Movie Processing

In the times of digital media, the processing of video sequences and movies becomes more important every year. A particular challenge in the context of video processing is the fact that objects typically move between subsequent frames. Hence, algorithms developed for image processing cannot simply be extended by the time dimension without significant loss of quality. Evidently, motion information has to be taken into consideration, whenever any computation takes place. A typical example for video processing is deinterlacing:

Interlaced Image
Deinterlaced Result

  • Deinterlacing
    In the era of HDTV the conversion of videos from deinterlaced to progressive format becomes more and more important. The goal is thereby to recover the even and odd lines that have intentionally been omitted in the transmission process to achieve higher frame rates. To obtain optimal results, both spatial and temporal information has to be exploited for this task. This requires the use of accurate spatial interpolation methods as well as precise motion estimation techniques that carefully steer the temporal interpolation process. In [1] we developed such an algorithm based on motion-compensated anisotropic diffusion. It combines the quality of sophisticated directional motion-adaptive interpolation schemes with the accuracy of recent motion estimators.

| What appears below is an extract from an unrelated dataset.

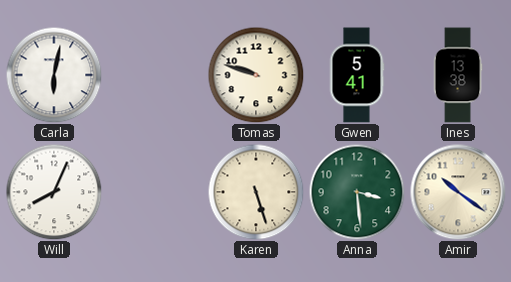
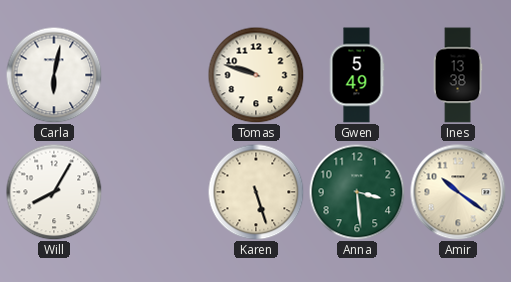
Gwen: 5:41 -> 5:49
Will: 8:04 -> 8:05
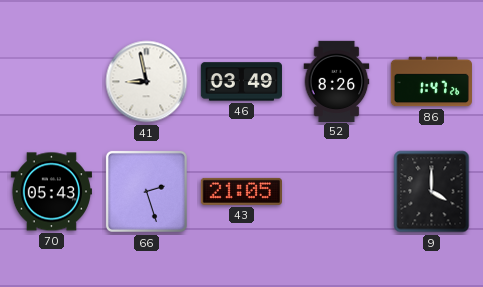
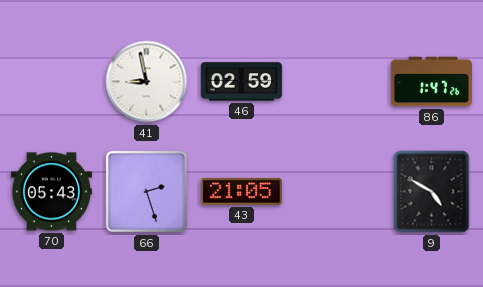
46: 03:49 -> 02:59
52: 8:26 -> none
9: 4:00 -> 4:50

  • Framerate Conversion and Retiming
    Another important application of motion information in the context of video processing is the linear or nonlinear temporal resampling of recorded video sequences (framerate conversion, retiming). To this end, additional frames are computed by interpolation along the estimated motion trajectories. Currently, a variant of our real-time algorithm presented in [2] is used by the Rhythm and Hues Studios in Hollywood for the retiming of action scenes. A recent movie that makes use of our optic flow algorithms is Fast and Furios.

  1. M. Ghodstinat, A. Bruhn, J. Weickert:
    Deinterlacing with motion-compensated anisotropic diffusion.
    In D. Cremers, B. Rosenhahn, A. Yuille, F. Schmidt (Eds.): Statistical and Geometrical Approaches to Visual Motion Analysis. Lecture Notes in Computer Science, Vol. 5604, pp. 91-016, Springer, Berlin, 2009.
  2. A. Bruhn, J. Weickert:
    Towards ultimate motion estimation: Combining highest accuracy with real-time performance.
    In Proc. Tenth IEEE International Conference on Computer Vision, Vol. 1, 749-755, IEEE Computer Society Press, 2005.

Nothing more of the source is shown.